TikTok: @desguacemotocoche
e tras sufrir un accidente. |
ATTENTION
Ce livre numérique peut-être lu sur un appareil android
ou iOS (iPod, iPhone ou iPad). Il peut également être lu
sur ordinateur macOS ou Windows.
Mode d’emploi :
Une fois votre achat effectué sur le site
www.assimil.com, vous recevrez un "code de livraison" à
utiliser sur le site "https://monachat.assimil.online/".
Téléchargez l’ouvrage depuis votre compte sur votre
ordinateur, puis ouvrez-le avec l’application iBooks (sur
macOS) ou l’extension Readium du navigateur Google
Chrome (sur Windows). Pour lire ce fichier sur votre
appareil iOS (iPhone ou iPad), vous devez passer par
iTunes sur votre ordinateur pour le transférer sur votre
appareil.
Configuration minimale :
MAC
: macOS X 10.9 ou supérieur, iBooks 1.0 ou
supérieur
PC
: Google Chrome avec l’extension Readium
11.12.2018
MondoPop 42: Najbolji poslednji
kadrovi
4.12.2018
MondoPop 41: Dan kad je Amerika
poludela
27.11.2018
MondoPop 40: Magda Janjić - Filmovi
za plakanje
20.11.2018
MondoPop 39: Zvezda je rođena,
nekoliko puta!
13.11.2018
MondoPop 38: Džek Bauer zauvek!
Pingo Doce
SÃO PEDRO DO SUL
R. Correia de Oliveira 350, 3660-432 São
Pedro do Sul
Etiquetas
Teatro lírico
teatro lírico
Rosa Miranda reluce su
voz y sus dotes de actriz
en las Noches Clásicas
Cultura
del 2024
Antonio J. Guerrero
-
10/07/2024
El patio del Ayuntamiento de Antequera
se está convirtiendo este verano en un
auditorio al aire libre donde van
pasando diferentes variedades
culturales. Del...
= = = =
The complete listing must be reproduced exactly as written.

[Answer space]
TikTok: @desguacemotocoche
e tras sufrir un accidente. |
ATTENTION
Ce livre numérique peut-être lu sur un appareil android
ou iOS (iPod, iPhone ou iPad). Il peut également être lu
sur ordinateur macOS ou Windows.
Mode d’emploi :
Une fois votre achat effectué sur le site
www.assimil.com, vous recevrez un "code de livraison" à
utiliser sur le site "https://monachat.assimil.online/".
Téléchargez l’ouvrage depuis votre compte sur votre
ordinateur, puis ouvrez-le avec l’application iBooks (sur
macOS) ou l’extension Readium du navigateur Google
Chrome (sur Windows). Pour lire ce fichier sur votre
appareil iOS (iPhone ou iPad), vous devez passer par
iTunes sur votre ordinateur pour le transférer sur votre
appareil.
Configuration minimale :
MAC
: macOS X 10.9 ou supérieur, iBooks 1.0 ou
supérieur
PC
: Google Chrome avec l’extension Readium
11.12.2018
MondoPop 42: Najbolji poslednji
kadrovi
4.12.2018
MondoPop 41: Dan kad je Amerika
poludela
27.11.2018
MondoPop 40: Magda Janjić - Filmovi
za plakanje
20.11.2018
MondoPop 39: Zvezda je rođena,
nekoliko puta!
13.11.2018
MondoPop 38: Džek Bauer zauvek!
Pingo Doce
SÃO PEDRO DO SUL
R. Correia de Oliveira 350, 3660-432 São
Pedro do Sul
Etiquetas
Teatro lírico
teatro lírico
Rosa Miranda reluce su
voz y sus dotes de actriz
en las Noches Clásicas
Cultura
del 2024
Antonio J. Guerrero
-
10/07/2024
El patio del Ayuntamiento de Antequera
se está convirtiendo este verano en un
auditorio al aire libre donde van
pasando diferentes variedades
culturales. Del...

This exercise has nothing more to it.